With the turnover of Chief Justice Renato Corona’s statements of assets, liabilities and net worth (SALNs), the impeachment court has begun to retrace the steps he took before he assumed the top post of the Supreme Court in 2010.
Although tedious, the process allows the nation to see how this jurist—who has described himself as being of a family “of no ordinary means”—walked the corridors of power under two administrations in a political and legal career spanning two decades.
After two days of delay, the presentation of evidence and witnesses on Article 2 of the impeachment complaint, which began on Wednesday and continued yesterday, has enlivened the heretofore insipid proceedings.
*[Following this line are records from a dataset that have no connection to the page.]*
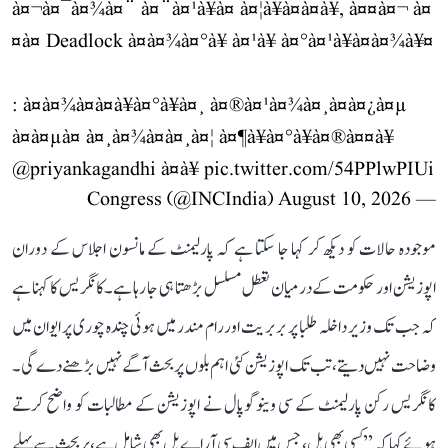
à¤¬à¤¯à¤¾à¤¨ à¤¨à¤¹à¥à¤ à¤¦à¥à¤à¤à¥, à¤¤à¤¬ à¤
¤à¤ Deadlock à¤à¤¾à¤°à¥ à¤¹à¥ à¤°à¤¹à¥à¤à¤¾à¥¤
: à¤à¤¾à¤à¤à¥à¤°à¥à¤¸ à¤®à¤¹à¤¾à¤¸à¤à¤¿à¤µ
à¤à¤µà¤ à¤¸à¤¾à¤à¤¸à¤¦ à¤¶à¥à¤°à¥à¤®à¤¤à¥
@priyankagandhi
à¤à¥
pic.twitter.com/54PPlwPIUi
August 10, 2026
— Congress (@INCIndia)
موجودہ حالات کو دیکھ کر کہا جا سکتا ہے کہ پارلیمنٹ کے مانسون اجلاس کے دوران
اپوزیشن اور حکومت کے درمیان تعطل مسلسل بڑھتا ہی جا رہا ہے۔ کانگریس کا کہنا ہے
کہ جب تک وزیر داخلہ طلبا پر بربریت اور رام مندر میں ہوئی چندہ چوری پر ایوان میں
وضاحت نہیں دیتے، تب تک اپوزیشن کئی اہم بلوں پر بحث آگے نہیں بڑھنے دے گی۔
کانگریس رکن پارلیمنٹ کے سی وینوگوپال نے اپوزیشن کے مطالبات کو واضح کرتے
ہوئے کہا کہ ’’کسی بھی بل، جس میں ایف سی آر اے بل بھی شامل ہے، پر بحث سے پہلے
It also set into motion the prosecution’s strategy to lay the basis for Corona’s conviction of betrayal of public trust, culpable violation of the Constitution, and graft and corruption.
Article 2 alleges that Corona violated the Constitution and betrayed public trust “when he failed to disclose to the public” his SALNs.
On Wednesday, the impeachment court compelled Supreme Court Clerk of Court Enriqueta Esguerra-Vidal to turn over an envelope containing Corona’s SALNs covering the period 2002-2010 (first as associate justice and later Chief Justice of the high court).
This allowed the prosecution to obtain what could turn out to be the smoking gun necessary to prove its claim that Corona had amassed assets beyond his means.
The Chief Justice has admitted ownership of only five of the 45 properties linked by the prosecution to him and his family as alleged proof of his “ill-gotten wealth.”
A cursory reading of the SALNs will yield the impression that Corona’s rise to power was, to a great extent, intertwined with the political career of his appointing authority, then outgoing President Gloria Macapagal-Arroyo.